And, astonishingly, they all survived.
From Howard Unruh’s 1949 shooting rampage through a quiet New Jersey neighborhood to Louisiana serial killer Derrick Todd Lee’s reign of terror in 2002, the corpses piled up and few lived to tell the horror. Now, award-winning journalist Ron Franscell explores the wounded hearts and minds of the ordinary people these monsters couldn’t kill. His mesmerizing accounts crackle with gritty details that put the reader in the midst of the carnage—and offer a front-row seat on the complex, painful process of surviving the rest of their haunted lives. In intimate, gripping prose, Franscell takes the reader on a pulse-pounding dash through the murky intersection of pure evil and the potency of the human spirit. This journey into the darkest corners of the American crime-scape is a penetrating work of literary journalism by a writer hailed as one of the most powerful new voices in true crime.

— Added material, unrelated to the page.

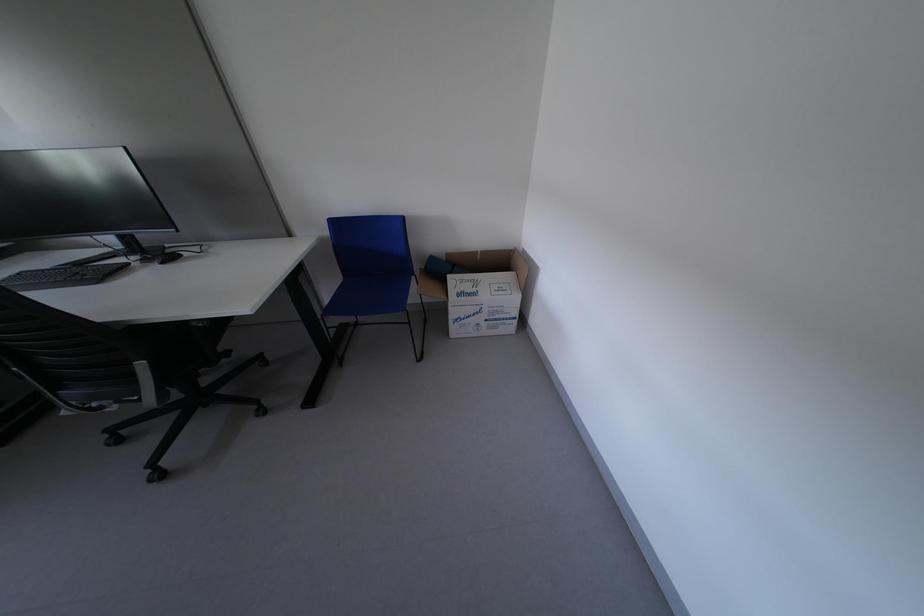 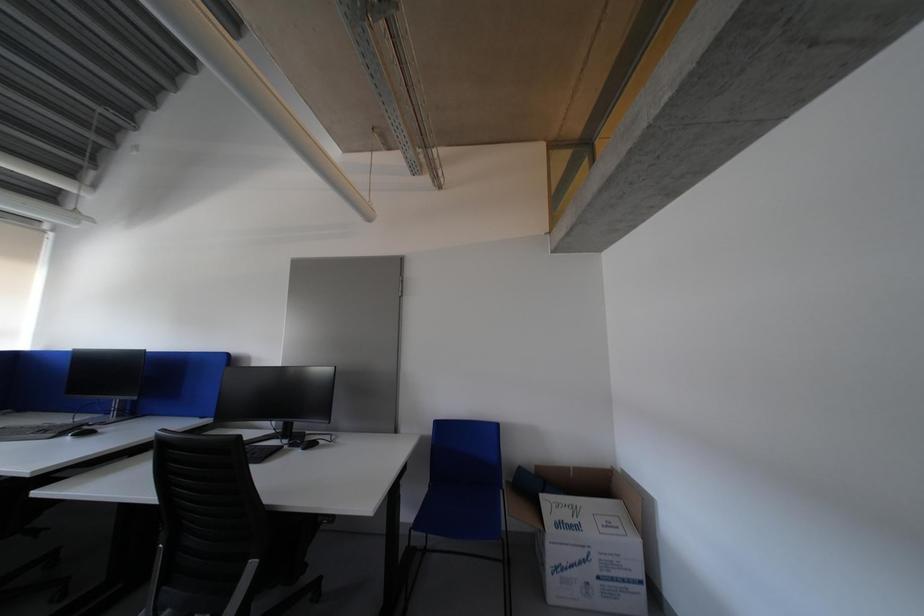 How did the camera likely rotate?

The camera rotated toward left-up. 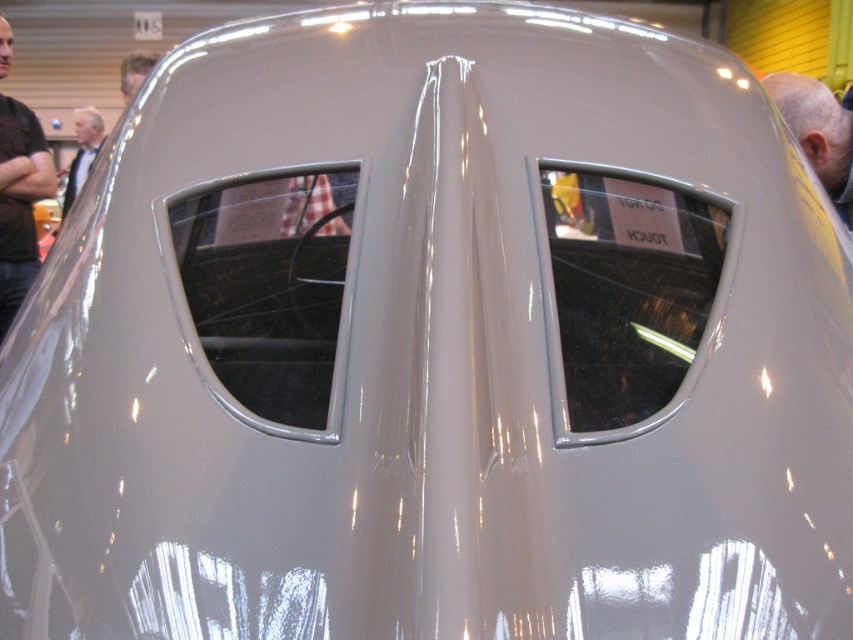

Ron Franscell is the author of The Darkest Night, a well-reviewed book about a survivor of a harrowing murder attempt in which her sister died. He also works as a journalist whose work regularly appears in publications such as the Washington Post, Chicago Sun-Times, San Francisco Chronicle, Denver Post, San Jose Mercury-News, St. Louis Post-Dispatch, and Milwaukee Journal-Sentinel. His books include Angel Fire and The Deadline. He grew up in Wyoming and currently lives in Texas.